■ **TASK DETAILS**
Before writing out the records, remove the pictures; keep everything else exact.

■ **MATERIAL PROVIDED**
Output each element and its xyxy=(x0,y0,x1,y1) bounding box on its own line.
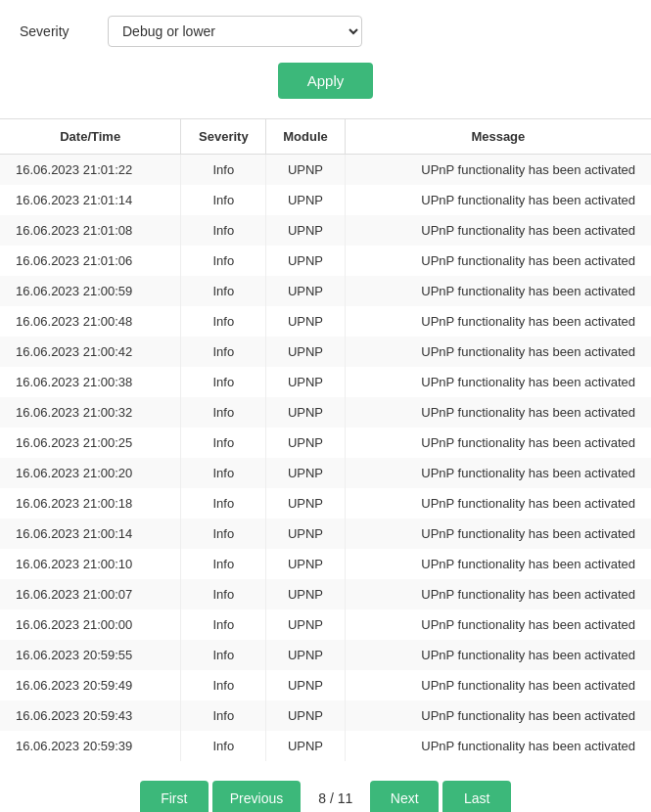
cell-message: UPnP functionality has been activated xyxy=(345,579,651,609)
severity-select[interactable]: Debug or lower Info Warning Error Critic… xyxy=(108,16,362,47)
cell-message: UPnP functionality has been activated xyxy=(345,640,651,670)
table-body: 16.06.2023 21:01:22InfoUPNPUPnP function… xyxy=(0,155,651,762)
cell-message: UPnP functionality has been activated xyxy=(345,215,651,246)
first-button[interactable]: First xyxy=(140,781,209,812)
table-row: 16.06.2023 21:00:18InfoUPNPUPnP function… xyxy=(0,488,651,519)
cell-module: UPNP xyxy=(266,519,345,549)
cell-datetime: 16.06.2023 21:00:00 xyxy=(0,609,181,640)
page-info: 8 / 11 xyxy=(304,781,366,812)
cell-datetime: 16.06.2023 21:00:42 xyxy=(0,337,181,367)
cell-module: UPNP xyxy=(266,428,345,458)
col-datetime: Date/Time xyxy=(0,119,181,155)
table-row: 16.06.2023 21:00:32InfoUPNPUPnP function… xyxy=(0,397,651,428)
cell-datetime: 16.06.2023 21:00:14 xyxy=(0,519,181,549)
col-message: Message xyxy=(345,119,651,155)
log-table: Date/Time Severity Module Message 16.06.… xyxy=(0,118,651,761)
cell-module: UPNP xyxy=(266,731,345,761)
cell-module: UPNP xyxy=(266,246,345,276)
cell-severity: Info xyxy=(181,488,266,519)
cell-datetime: 16.06.2023 21:01:08 xyxy=(0,215,181,246)
cell-severity: Info xyxy=(181,246,266,276)
cell-datetime: 16.06.2023 20:59:55 xyxy=(0,640,181,670)
cell-severity: Info xyxy=(181,670,266,700)
cell-message: UPnP functionality has been activated xyxy=(345,670,651,700)
cell-module: UPNP xyxy=(266,397,345,428)
cell-module: UPNP xyxy=(266,215,345,246)
cell-datetime: 16.06.2023 21:00:10 xyxy=(0,549,181,579)
cell-severity: Info xyxy=(181,276,266,306)
cell-message: UPnP functionality has been activated xyxy=(345,246,651,276)
cell-message: UPnP functionality has been activated xyxy=(345,185,651,215)
cell-datetime: 16.06.2023 21:00:18 xyxy=(0,488,181,519)
col-severity: Severity xyxy=(181,119,266,155)
cell-severity: Info xyxy=(181,700,266,731)
cell-module: UPNP xyxy=(266,609,345,640)
cell-datetime: 16.06.2023 21:00:38 xyxy=(0,367,181,397)
cell-datetime: 16.06.2023 21:00:07 xyxy=(0,579,181,609)
cell-severity: Info xyxy=(181,155,266,186)
cell-message: UPnP functionality has been activated xyxy=(345,428,651,458)
cell-severity: Info xyxy=(181,185,266,215)
cell-module: UPNP xyxy=(266,579,345,609)
cell-message: UPnP functionality has been activated xyxy=(345,519,651,549)
table-row: 16.06.2023 21:00:42InfoUPNPUPnP function… xyxy=(0,337,651,367)
cell-datetime: 16.06.2023 20:59:39 xyxy=(0,731,181,761)
cell-message: UPnP functionality has been activated xyxy=(345,609,651,640)
severity-row: Severity Debug or lower Info Warning Err… xyxy=(20,16,631,47)
table-row: 16.06.2023 21:01:14InfoUPNPUPnP function… xyxy=(0,185,651,215)
cell-datetime: 16.06.2023 20:59:43 xyxy=(0,700,181,731)
table-row: 16.06.2023 21:00:38InfoUPNPUPnP function… xyxy=(0,367,651,397)
cell-message: UPnP functionality has been activated xyxy=(345,700,651,731)
apply-button[interactable]: Apply xyxy=(278,63,374,99)
next-button[interactable]: Next xyxy=(370,781,439,812)
cell-severity: Info xyxy=(181,215,266,246)
cell-module: UPNP xyxy=(266,337,345,367)
cell-severity: Info xyxy=(181,367,266,397)
cell-severity: Info xyxy=(181,458,266,488)
cell-datetime: 16.06.2023 21:00:20 xyxy=(0,458,181,488)
table-row: 16.06.2023 20:59:49InfoUPNPUPnP function… xyxy=(0,670,651,700)
cell-datetime: 16.06.2023 21:01:14 xyxy=(0,185,181,215)
cell-severity: Info xyxy=(181,306,266,337)
table-row: 16.06.2023 20:59:39InfoUPNPUPnP function… xyxy=(0,731,651,761)
cell-message: UPnP functionality has been activated xyxy=(345,458,651,488)
cell-message: UPnP functionality has been activated xyxy=(345,488,651,519)
table-row: 16.06.2023 21:01:08InfoUPNPUPnP function… xyxy=(0,215,651,246)
cell-datetime: 16.06.2023 21:00:32 xyxy=(0,397,181,428)
cell-module: UPNP xyxy=(266,458,345,488)
table-row: 16.06.2023 21:01:06InfoUPNPUPnP function… xyxy=(0,246,651,276)
cell-severity: Info xyxy=(181,519,266,549)
cell-severity: Info xyxy=(181,397,266,428)
table-row: 16.06.2023 21:00:10InfoUPNPUPnP function… xyxy=(0,549,651,579)
cell-severity: Info xyxy=(181,731,266,761)
table-row: 16.06.2023 21:00:14InfoUPNPUPnP function… xyxy=(0,519,651,549)
filter-section: Severity Debug or lower Info Warning Err… xyxy=(0,0,651,118)
table-row: 16.06.2023 21:00:59InfoUPNPUPnP function… xyxy=(0,276,651,306)
cell-datetime: 16.06.2023 21:01:06 xyxy=(0,246,181,276)
cell-severity: Info xyxy=(181,640,266,670)
pagination: First Previous 8 / 11 Next Last xyxy=(0,761,651,812)
table-row: 16.06.2023 21:01:22InfoUPNPUPnP function… xyxy=(0,155,651,186)
cell-severity: Info xyxy=(181,428,266,458)
cell-message: UPnP functionality has been activated xyxy=(345,731,651,761)
cell-message: UPnP functionality has been activated xyxy=(345,367,651,397)
table-header: Date/Time Severity Module Message xyxy=(0,119,651,155)
cell-severity: Info xyxy=(181,549,266,579)
cell-datetime: 16.06.2023 20:59:49 xyxy=(0,670,181,700)
cell-datetime: 16.06.2023 21:00:59 xyxy=(0,276,181,306)
cell-module: UPNP xyxy=(266,367,345,397)
cell-module: UPNP xyxy=(266,549,345,579)
cell-module: UPNP xyxy=(266,276,345,306)
cell-message: UPnP functionality has been activated xyxy=(345,549,651,579)
table-row: 16.06.2023 20:59:55InfoUPNPUPnP function… xyxy=(0,640,651,670)
apply-row: Apply xyxy=(20,63,631,99)
previous-button[interactable]: Previous xyxy=(212,781,301,812)
table-row: 16.06.2023 21:00:25InfoUPNPUPnP function… xyxy=(0,428,651,458)
cell-message: UPnP functionality has been activated xyxy=(345,337,651,367)
severity-label: Severity xyxy=(20,23,88,39)
cell-module: UPNP xyxy=(266,306,345,337)
table-row: 16.06.2023 21:00:20InfoUPNPUPnP function… xyxy=(0,458,651,488)
last-button[interactable]: Last xyxy=(442,781,511,812)
cell-severity: Info xyxy=(181,579,266,609)
cell-datetime: 16.06.2023 21:01:22 xyxy=(0,155,181,186)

■ **ANSWER TO THIS PROBLEM**
Output each element and its xyxy=(x0,y0,x1,y1) bounding box on its own line.
cell-message: UPnP functionality has been activated xyxy=(345,579,651,609)
severity-select[interactable]: Debug or lower Info Warning Error Critic… xyxy=(108,16,362,47)
cell-message: UPnP functionality has been activated xyxy=(345,640,651,670)
table-body: 16.06.2023 21:01:22InfoUPNPUPnP function… xyxy=(0,155,651,762)
cell-message: UPnP functionality has been activated xyxy=(345,215,651,246)
first-button[interactable]: First xyxy=(140,781,209,812)
table-row: 16.06.2023 21:00:18InfoUPNPUPnP function… xyxy=(0,488,651,519)
cell-module: UPNP xyxy=(266,519,345,549)
cell-datetime: 16.06.2023 21:00:00 xyxy=(0,609,181,640)
page-info: 8 / 11 xyxy=(304,781,366,812)
cell-datetime: 16.06.2023 21:00:42 xyxy=(0,337,181,367)
cell-module: UPNP xyxy=(266,428,345,458)
col-datetime: Date/Time xyxy=(0,119,181,155)
table-row: 16.06.2023 21:00:32InfoUPNPUPnP function… xyxy=(0,397,651,428)
cell-datetime: 16.06.2023 21:00:14 xyxy=(0,519,181,549)
col-message: Message xyxy=(345,119,651,155)
log-table: Date/Time Severity Module Message 16.06.… xyxy=(0,118,651,761)
cell-module: UPNP xyxy=(266,731,345,761)
cell-module: UPNP xyxy=(266,246,345,276)
cell-severity: Info xyxy=(181,488,266,519)
cell-datetime: 16.06.2023 21:01:08 xyxy=(0,215,181,246)
cell-severity: Info xyxy=(181,246,266,276)
cell-datetime: 16.06.2023 20:59:55 xyxy=(0,640,181,670)
cell-severity: Info xyxy=(181,670,266,700)
cell-message: UPnP functionality has been activated xyxy=(345,670,651,700)
cell-module: UPNP xyxy=(266,397,345,428)
cell-module: UPNP xyxy=(266,215,345,246)
cell-datetime: 16.06.2023 21:00:10 xyxy=(0,549,181,579)
cell-severity: Info xyxy=(181,276,266,306)
cell-message: UPnP functionality has been activated xyxy=(345,246,651,276)
cell-message: UPnP functionality has been activated xyxy=(345,185,651,215)
cell-datetime: 16.06.2023 21:00:18 xyxy=(0,488,181,519)
col-severity: Severity xyxy=(181,119,266,155)
cell-severity: Info xyxy=(181,700,266,731)
cell-module: UPNP xyxy=(266,609,345,640)
cell-datetime: 16.06.2023 21:00:38 xyxy=(0,367,181,397)
cell-datetime: 16.06.2023 21:00:07 xyxy=(0,579,181,609)
cell-severity: Info xyxy=(181,155,266,186)
cell-message: UPnP functionality has been activated xyxy=(345,428,651,458)
cell-severity: Info xyxy=(181,185,266,215)
cell-module: UPNP xyxy=(266,579,345,609)
cell-message: UPnP functionality has been activated xyxy=(345,519,651,549)
table-row: 16.06.2023 21:00:42InfoUPNPUPnP function… xyxy=(0,337,651,367)
cell-datetime: 16.06.2023 20:59:39 xyxy=(0,731,181,761)
cell-message: UPnP functionality has been activated xyxy=(345,609,651,640)
severity-row: Severity Debug or lower Info Warning Err… xyxy=(20,16,631,47)
table-row: 16.06.2023 21:01:14InfoUPNPUPnP function… xyxy=(0,185,651,215)
cell-datetime: 16.06.2023 20:59:43 xyxy=(0,700,181,731)
table-row: 16.06.2023 21:00:38InfoUPNPUPnP function… xyxy=(0,367,651,397)
cell-message: UPnP functionality has been activated xyxy=(345,700,651,731)
apply-button[interactable]: Apply xyxy=(278,63,374,99)
next-button[interactable]: Next xyxy=(370,781,439,812)
cell-severity: Info xyxy=(181,215,266,246)
cell-module: UPNP xyxy=(266,337,345,367)
cell-severity: Info xyxy=(181,367,266,397)
cell-severity: Info xyxy=(181,458,266,488)
cell-datetime: 16.06.2023 21:00:20 xyxy=(0,458,181,488)
table-row: 16.06.2023 20:59:49InfoUPNPUPnP function… xyxy=(0,670,651,700)
cell-datetime: 16.06.2023 21:01:14 xyxy=(0,185,181,215)
cell-severity: Info xyxy=(181,306,266,337)
table-row: 16.06.2023 20:59:39InfoUPNPUPnP function… xyxy=(0,731,651,761)
cell-message: UPnP functionality has been activated xyxy=(345,458,651,488)
cell-message: UPnP functionality has been activated xyxy=(345,488,651,519)
table-row: 16.06.2023 21:01:08InfoUPNPUPnP function… xyxy=(0,215,651,246)
cell-datetime: 16.06.2023 21:00:32 xyxy=(0,397,181,428)
cell-module: UPNP xyxy=(266,458,345,488)
table-row: 16.06.2023 21:01:06InfoUPNPUPnP function… xyxy=(0,246,651,276)
cell-severity: Info xyxy=(181,519,266,549)
cell-severity: Info xyxy=(181,397,266,428)
table-row: 16.06.2023 21:00:10InfoUPNPUPnP function… xyxy=(0,549,651,579)
cell-severity: Info xyxy=(181,731,266,761)
table-row: 16.06.2023 21:00:14InfoUPNPUPnP function… xyxy=(0,519,651,549)
filter-section: Severity Debug or lower Info Warning Err… xyxy=(0,0,651,118)
table-row: 16.06.2023 21:00:59InfoUPNPUPnP function… xyxy=(0,276,651,306)
cell-datetime: 16.06.2023 21:01:06 xyxy=(0,246,181,276)
cell-severity: Info xyxy=(181,640,266,670)
pagination: First Previous 8 / 11 Next Last xyxy=(0,761,651,812)
table-row: 16.06.2023 21:01:22InfoUPNPUPnP function… xyxy=(0,155,651,186)
cell-severity: Info xyxy=(181,428,266,458)
cell-message: UPnP functionality has been activated xyxy=(345,731,651,761)
cell-message: UPnP functionality has been activated xyxy=(345,367,651,397)
table-header: Date/Time Severity Module Message xyxy=(0,119,651,155)
cell-severity: Info xyxy=(181,549,266,579)
cell-datetime: 16.06.2023 20:59:49 xyxy=(0,670,181,700)
cell-datetime: 16.06.2023 21:00:59 xyxy=(0,276,181,306)
cell-module: UPNP xyxy=(266,367,345,397)
cell-module: UPNP xyxy=(266,549,345,579)
cell-module: UPNP xyxy=(266,276,345,306)
cell-message: UPnP functionality has been activated xyxy=(345,549,651,579)
table-row: 16.06.2023 20:59:55InfoUPNPUPnP function… xyxy=(0,640,651,670)
apply-row: Apply xyxy=(20,63,631,99)
previous-button[interactable]: Previous xyxy=(212,781,301,812)
table-row: 16.06.2023 21:00:25InfoUPNPUPnP function… xyxy=(0,428,651,458)
cell-message: UPnP functionality has been activated xyxy=(345,337,651,367)
severity-label: Severity xyxy=(20,23,88,39)
cell-module: UPNP xyxy=(266,306,345,337)
table-row: 16.06.2023 21:00:20InfoUPNPUPnP function… xyxy=(0,458,651,488)
last-button[interactable]: Last xyxy=(442,781,511,812)
cell-severity: Info xyxy=(181,579,266,609)
cell-datetime: 16.06.2023 21:01:22 xyxy=(0,155,181,186)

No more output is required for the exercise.